## INFORMATION SHOWN:

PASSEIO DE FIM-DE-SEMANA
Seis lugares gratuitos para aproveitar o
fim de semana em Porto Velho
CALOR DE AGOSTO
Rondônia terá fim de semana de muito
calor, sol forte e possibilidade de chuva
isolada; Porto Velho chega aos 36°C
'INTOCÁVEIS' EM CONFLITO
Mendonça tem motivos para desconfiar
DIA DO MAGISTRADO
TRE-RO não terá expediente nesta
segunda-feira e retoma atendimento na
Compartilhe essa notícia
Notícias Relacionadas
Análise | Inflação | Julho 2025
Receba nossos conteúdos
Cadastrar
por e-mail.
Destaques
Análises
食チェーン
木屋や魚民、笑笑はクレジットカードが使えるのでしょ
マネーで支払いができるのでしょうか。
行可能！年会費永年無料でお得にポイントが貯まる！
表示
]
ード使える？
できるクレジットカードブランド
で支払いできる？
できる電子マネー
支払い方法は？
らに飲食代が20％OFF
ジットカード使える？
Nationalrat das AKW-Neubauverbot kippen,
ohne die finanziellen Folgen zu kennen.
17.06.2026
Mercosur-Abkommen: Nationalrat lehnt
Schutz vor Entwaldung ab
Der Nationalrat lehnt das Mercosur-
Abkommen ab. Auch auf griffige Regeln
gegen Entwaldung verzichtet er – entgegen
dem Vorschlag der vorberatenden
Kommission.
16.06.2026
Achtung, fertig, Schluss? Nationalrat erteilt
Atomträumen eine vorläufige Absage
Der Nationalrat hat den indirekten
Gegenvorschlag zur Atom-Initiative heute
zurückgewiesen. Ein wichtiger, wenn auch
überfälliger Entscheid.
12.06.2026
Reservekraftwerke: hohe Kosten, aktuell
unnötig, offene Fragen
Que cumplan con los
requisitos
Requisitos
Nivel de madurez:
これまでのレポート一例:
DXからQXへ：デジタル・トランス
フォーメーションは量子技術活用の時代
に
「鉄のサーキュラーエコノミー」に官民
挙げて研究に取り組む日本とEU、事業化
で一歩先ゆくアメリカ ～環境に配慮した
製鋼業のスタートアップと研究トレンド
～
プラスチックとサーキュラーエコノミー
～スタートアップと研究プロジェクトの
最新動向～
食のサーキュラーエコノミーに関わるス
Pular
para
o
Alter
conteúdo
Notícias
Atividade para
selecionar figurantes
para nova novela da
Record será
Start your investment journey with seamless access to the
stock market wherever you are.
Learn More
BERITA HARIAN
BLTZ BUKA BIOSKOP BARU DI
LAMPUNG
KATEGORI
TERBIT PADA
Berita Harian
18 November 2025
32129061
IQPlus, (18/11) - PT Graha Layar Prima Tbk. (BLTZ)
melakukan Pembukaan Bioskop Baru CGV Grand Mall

---

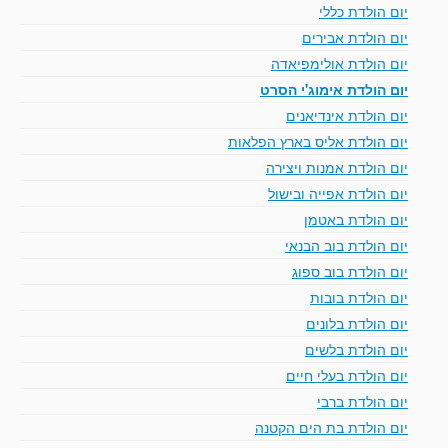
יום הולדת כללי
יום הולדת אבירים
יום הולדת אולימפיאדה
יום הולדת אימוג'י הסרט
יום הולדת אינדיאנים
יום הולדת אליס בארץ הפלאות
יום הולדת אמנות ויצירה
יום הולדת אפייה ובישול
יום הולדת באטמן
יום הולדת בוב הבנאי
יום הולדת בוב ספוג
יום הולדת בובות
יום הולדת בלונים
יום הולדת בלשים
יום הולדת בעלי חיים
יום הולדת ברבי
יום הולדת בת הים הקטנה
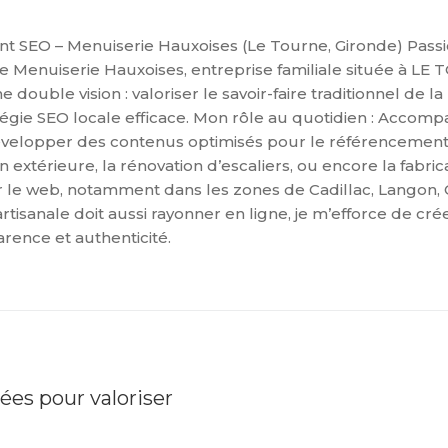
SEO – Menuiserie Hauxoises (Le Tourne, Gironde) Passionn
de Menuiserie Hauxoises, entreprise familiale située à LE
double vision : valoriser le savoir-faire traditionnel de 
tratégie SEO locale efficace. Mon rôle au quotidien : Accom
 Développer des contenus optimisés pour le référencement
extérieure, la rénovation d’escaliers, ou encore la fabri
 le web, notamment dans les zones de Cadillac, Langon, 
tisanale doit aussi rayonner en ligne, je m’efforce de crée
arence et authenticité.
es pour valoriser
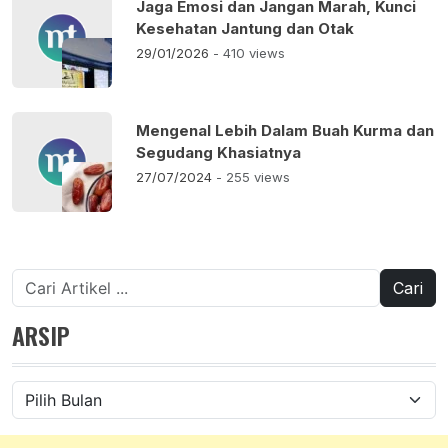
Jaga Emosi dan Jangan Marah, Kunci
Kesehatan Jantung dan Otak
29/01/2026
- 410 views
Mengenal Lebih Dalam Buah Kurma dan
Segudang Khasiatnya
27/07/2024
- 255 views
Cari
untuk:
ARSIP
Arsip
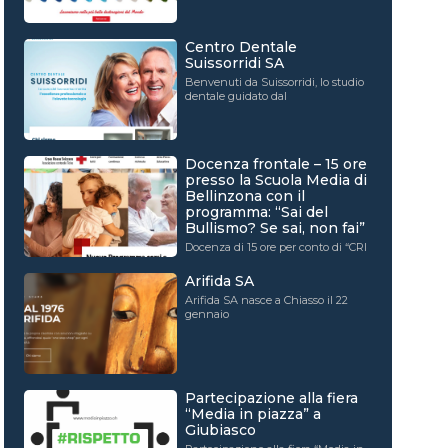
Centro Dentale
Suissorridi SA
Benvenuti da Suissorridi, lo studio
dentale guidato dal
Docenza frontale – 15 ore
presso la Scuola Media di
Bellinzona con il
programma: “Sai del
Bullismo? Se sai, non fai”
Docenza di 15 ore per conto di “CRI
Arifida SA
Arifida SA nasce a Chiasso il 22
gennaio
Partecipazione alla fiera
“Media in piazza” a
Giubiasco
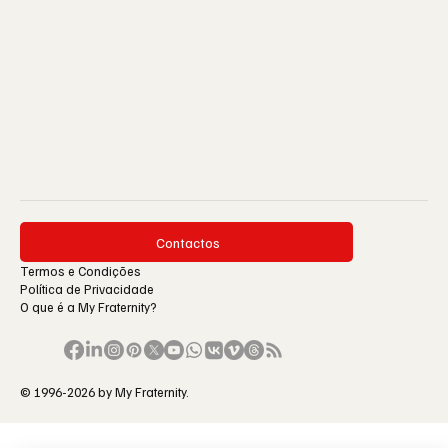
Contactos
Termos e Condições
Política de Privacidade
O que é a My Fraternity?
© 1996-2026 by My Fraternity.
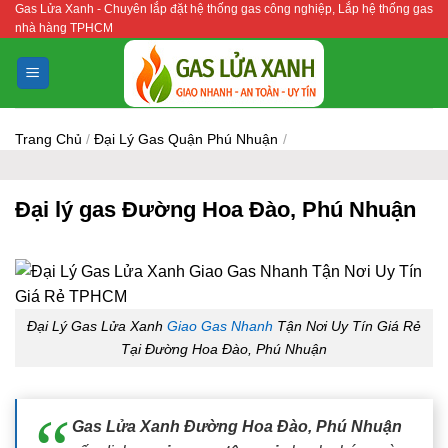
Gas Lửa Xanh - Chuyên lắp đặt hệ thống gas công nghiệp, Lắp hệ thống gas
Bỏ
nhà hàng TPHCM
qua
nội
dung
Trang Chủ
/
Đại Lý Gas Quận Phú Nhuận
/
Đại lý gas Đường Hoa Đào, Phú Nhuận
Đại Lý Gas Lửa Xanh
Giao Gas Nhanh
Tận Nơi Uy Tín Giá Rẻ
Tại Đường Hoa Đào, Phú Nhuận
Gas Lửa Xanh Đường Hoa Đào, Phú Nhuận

---

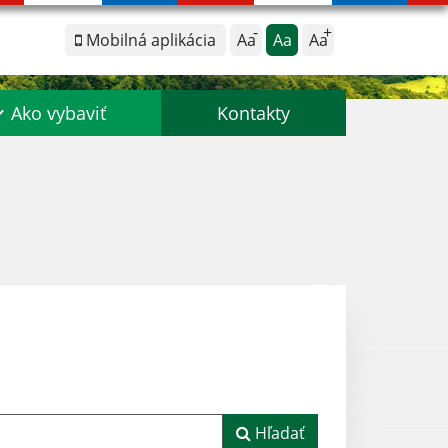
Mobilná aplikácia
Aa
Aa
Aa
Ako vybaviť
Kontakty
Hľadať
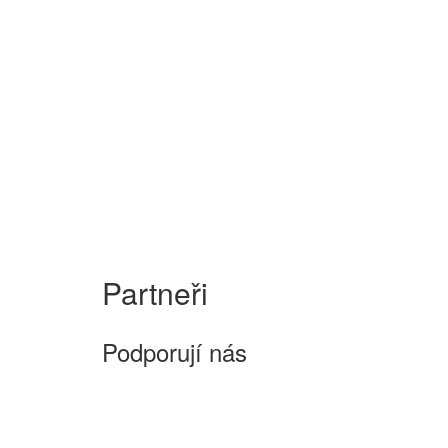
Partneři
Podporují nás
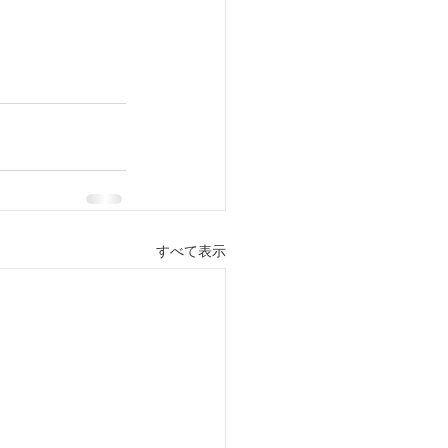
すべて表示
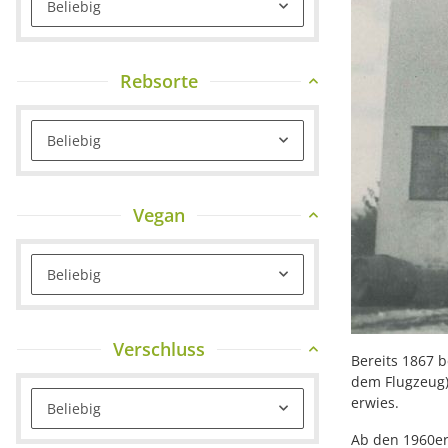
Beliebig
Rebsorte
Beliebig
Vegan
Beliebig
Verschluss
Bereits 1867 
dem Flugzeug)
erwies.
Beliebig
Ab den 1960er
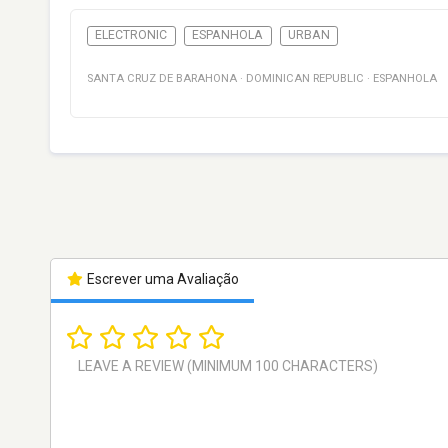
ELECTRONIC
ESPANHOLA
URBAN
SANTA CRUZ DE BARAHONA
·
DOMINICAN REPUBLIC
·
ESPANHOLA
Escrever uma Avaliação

## WHAT IS REQUIRED:
Among the lines above, repeat exactly those from the line with "Nationalrat das AKW-Neubauverbot" to the line with "Que cumplan con los", counting both ends.

## SOLUTION TO THE PROBLEM:
Nationalrat das AKW-Neubauverbot kippen,
ohne die finanziellen Folgen zu kennen.
17.06.2026
Mercosur-Abkommen: Nationalrat lehnt
Schutz vor Entwaldung ab
Der Nationalrat lehnt das Mercosur-
Abkommen ab. Auch auf griffige Regeln
gegen Entwaldung verzichtet er – entgegen
dem Vorschlag der vorberatenden
Kommission.
16.06.2026
Achtung, fertig, Schluss? Nationalrat erteilt
Atomträumen eine vorläufige Absage
Der Nationalrat hat den indirekten
Gegenvorschlag zur Atom-Initiative heute
zurückgewiesen. Ein wichtiger, wenn auch
überfälliger Entscheid.
12.06.2026
Reservekraftwerke: hohe Kosten, aktuell
unnötig, offene Fragen
Que cumplan con los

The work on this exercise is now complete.